Date Joined Jul 2006
Total Posts : 495
   Posted 11/17/2007 10:15 PM (GMT -6)   
I would definitely talk to your doctor about your concerns... I figured you were close to the top end of the suggested amount so I looked it up... here is what I found...

"For the average healthy adult, the recommended maximum dose of acetaminophen over a 24 hour period is four grams (4000 mg) or eight extra–strength pills. (Each extra–strength pill contains 500 mg and each regular strength pill contains 325 mg.) A person who drinks more than two alcoholic beverages per day, however, should not take more than two grams of acetaminophen over 24 hours, as discussed below. For children, the dose is based on their weight and age, and explicit instructions are given in the package insert. If these guidelines for adults and children are followed, acetaminophen is safe and carries essentially no risk of liver injury.

On the other hand, a single dose of 7 to 10 grams of acetaminophen (14 to 20 extra–strength tablets) can cause liver injury in the average healthy adult. Note that this amount is about twice the recommended maximum dose for a 24 hour period. In children, a single dose of 140 mg/kg (body weight) of acetaminophen can result in liver injury. Amounts of acetaminophen, however, as low as 3 to 4 grams in a single dose or 4 to 6 grams over 24 hours have been reported to cause severe liver injury in some people, sometimes even resulting in death. It seems that certain individuals, for example, those who regularly drink alcohol, are more prone than others to developing acetaminophen–induced liver damage. To understand this increased susceptibility in some people, it is useful to know how acetaminophen is processed (metabolized) in the liver and how the drug causes liver injury."

I got that by simply looking up acetaminophen and your liver on google.
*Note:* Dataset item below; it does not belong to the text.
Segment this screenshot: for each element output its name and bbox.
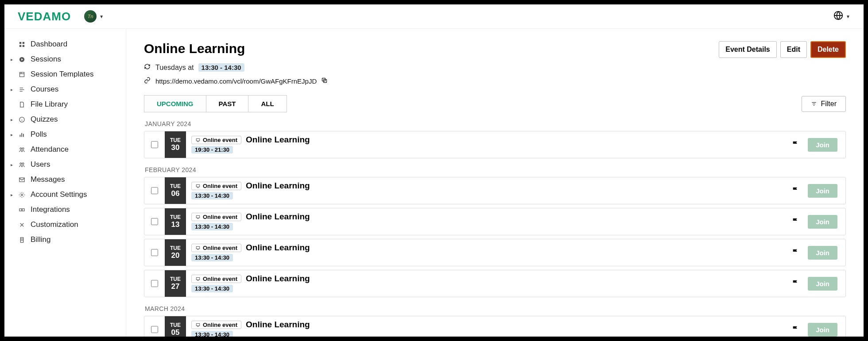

there are medications out there where you can get the opiate part without the acetaminophen... and just a question... seeing as how you've been on it for so long has your doctor discussed a long acting pain medication rather than the vicodin which is a short acting? Most of those contain (I believe) little to no tylenol, and seem to lessen the amount of short acting meds that you would take. :)

good luck... :)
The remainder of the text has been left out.